San Domenico is a Gothic-style, Roman Catholic church located on via Berrettini in Cortona, region of Tuscany, Italy.

==History==
A convent and a small church were built here beginning in 1230, but after new land adjacent to these structures was acquired, the new church we see today was completed in 1438. The complex was built outside the walls of the time, near where once stood the Porta Peccioverardi. A major refurbishment occurred in the 1590s.

The Dominican convent was suppressed by the Grand-Duke's edict in 1786, and the convent was occupied by the Servites until their suppression in 1800. The church fell into disrepair, and most of the convent was destroyed to build new roads in 1817-1819.

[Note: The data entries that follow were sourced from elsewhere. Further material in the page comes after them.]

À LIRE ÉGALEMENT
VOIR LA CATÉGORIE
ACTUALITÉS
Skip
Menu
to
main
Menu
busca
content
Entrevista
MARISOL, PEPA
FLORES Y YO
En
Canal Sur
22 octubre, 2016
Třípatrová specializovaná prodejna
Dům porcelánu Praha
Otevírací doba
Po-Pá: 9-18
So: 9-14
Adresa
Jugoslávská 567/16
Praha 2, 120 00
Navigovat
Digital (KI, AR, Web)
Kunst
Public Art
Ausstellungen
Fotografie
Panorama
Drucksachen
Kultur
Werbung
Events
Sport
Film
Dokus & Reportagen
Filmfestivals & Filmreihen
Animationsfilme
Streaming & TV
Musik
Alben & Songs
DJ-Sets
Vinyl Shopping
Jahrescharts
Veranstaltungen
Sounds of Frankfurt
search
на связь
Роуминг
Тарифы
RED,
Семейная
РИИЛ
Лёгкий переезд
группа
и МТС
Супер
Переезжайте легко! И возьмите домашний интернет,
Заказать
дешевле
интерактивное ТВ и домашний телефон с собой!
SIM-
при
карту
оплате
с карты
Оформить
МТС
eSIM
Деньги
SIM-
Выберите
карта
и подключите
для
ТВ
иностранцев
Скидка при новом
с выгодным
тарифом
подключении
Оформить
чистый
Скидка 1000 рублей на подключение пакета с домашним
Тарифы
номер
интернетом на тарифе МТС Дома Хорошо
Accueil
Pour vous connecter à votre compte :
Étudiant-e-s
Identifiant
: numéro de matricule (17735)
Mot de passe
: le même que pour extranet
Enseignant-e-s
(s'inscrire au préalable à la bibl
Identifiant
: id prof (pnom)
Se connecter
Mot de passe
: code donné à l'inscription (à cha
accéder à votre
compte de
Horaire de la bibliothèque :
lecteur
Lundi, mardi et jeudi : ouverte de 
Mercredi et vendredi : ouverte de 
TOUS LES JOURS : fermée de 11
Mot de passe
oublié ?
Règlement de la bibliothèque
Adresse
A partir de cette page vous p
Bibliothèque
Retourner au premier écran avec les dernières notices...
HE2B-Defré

The unfinished grey stone brick facade with a peaked portal and a single small oculus leads into a well organized interior nave with elaborate side altars. In the lunette over the doorway there is a fresco by Fra Angelico, depicting the Madonna and child with Saints Dominic and Peter Martyr. Fra Angelico once lived in the monastery.

The main altarpiece is a triptych by Lorenzo di Niccolò of Florence, depicting the Coronation of the Virgin, the Annunciation, the Crucifixion, and other scenes. Epigraphs and signatures on the work document the painter and that it was donated in 1440 by Cosimo I de' Medici.

Some of the lateral altarpieces have been moved to the Diocesan Museum, and occasionally re-placed at their original sites. On the left is a Madonna with Angels and Franciscan Saints by Luca Signorelli. A triptych by Sassetta and an Assumption by Bartolomeo della Gatta can now be admired in the Diocesan Museum.